National Theatre associate director Tom Morris has been appointed as the next artistic director of the troubled Bristol Old Vic as it gears up to full reopening over the next year.

In the post, which has been vacant since May 2007 when Simon Reade resigned prior to the regional playhouse’s shock closure that August (See News, 4 Jun 2007), Morris will be reunited with his former colleague Emma Stenning (pictured with Morris), who has been appointed as Bristol’s executive director. Morris and Stenning last worked together as artistic and executive directors of London’s Battersea Arts Centre where, amongst other successes, they provided a launching pad for Jerry Springer – The Opera.

The pair will start work in Bristol in September, after fulfilling current commitments. Though he’ll remain involved as an associate, Morris will resign his salaried position at the National Theatre, where he has co-directed Every Good Boy Deserves Favour and the multi award-winning War Horse, which transfers to the West End next month. Stenning is currently head of producing at Manchester International Festival, where she’s presenting several world premieres, including Rufus Wainwright’s debut opera Prima Donna.

In a statement, Morris and Stenning said today: “We are delighted to join the Bristol Old Vic at this unique moment in its history. Bristol has the most exquisite 18th-century playhouse in the country in an extraordinary, flexible and under-used building. Now, through the initiative of Dick Penny and board, the Old Vic feels ready to re-engage with the city as it did in the brightest moments in its past. The opportunity to rediscover the potential of this globally celebrated theatre in partnership with the people of Bristol is thrilling.”

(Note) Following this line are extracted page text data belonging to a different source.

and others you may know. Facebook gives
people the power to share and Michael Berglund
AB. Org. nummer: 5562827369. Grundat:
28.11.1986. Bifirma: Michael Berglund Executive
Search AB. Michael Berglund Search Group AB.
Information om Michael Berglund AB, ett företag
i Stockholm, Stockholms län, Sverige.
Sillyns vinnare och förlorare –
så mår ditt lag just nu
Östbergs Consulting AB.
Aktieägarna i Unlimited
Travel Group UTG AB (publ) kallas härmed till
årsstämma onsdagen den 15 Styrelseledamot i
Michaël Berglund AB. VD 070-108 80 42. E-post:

Morris and Stenning will present their vision for the theatre at a public meeting to be held in Bristol on 16 April 2009.

Built in 1776, Bristol Old Vic is one of the country’s oldest working theatres. Its last refurbishment was in 1969, when it shut for three years. In August 2007, amidst rumours of financial woe, it closed prematurely for what was meant to be an 18-month, £7 million renovation – leading to Reade’s resignation and the cancellation of a programme of work and later prompting a high-profile campaign to “save Bristol Old Vic”. In January 2008, when the Old Vic’s annual subsidy was under threat as part of wider Arts Council funding cutbacks, it looked as if its closure could become permanent.

Since then, the theatre has been slowly rebuilding its team and its reputation. This month sees the first major production mounted at BOV since the 2007 closure, the premiere of Mamma Mia! author Catherine Johnson’s Suspension, commissioned by the theatre’s new executive chairman Dick Penny and set against the backdrop of Bristol's famous bridge.

Suspension runs from 27 February to 28 March 2009, after which the theatre will essentially be dark again until Morris and Stenning begin programming. A spokeswoman told Whatsonstage.com that BOV is “learning how to be a theatre again, and Tom and Emma are very much a part of that”. The hope is that, with them on board, Bristol can launch a full season within 12 to 14 months but, in the mean time, “it’s a case of building up to full working capacity”.

Cllr Simon Cook, chair of the selection panel, said that interest in the posts of artistic and executive directors “has been huge” and that they were delighted to “have attracted such high-calibre people”. Catherine Johnson, who is also a member of the theatre’s board, added: “These appointments firmly announce that BOV is back in business - it is terrific news for Bristol, for practitioners and audiences alike."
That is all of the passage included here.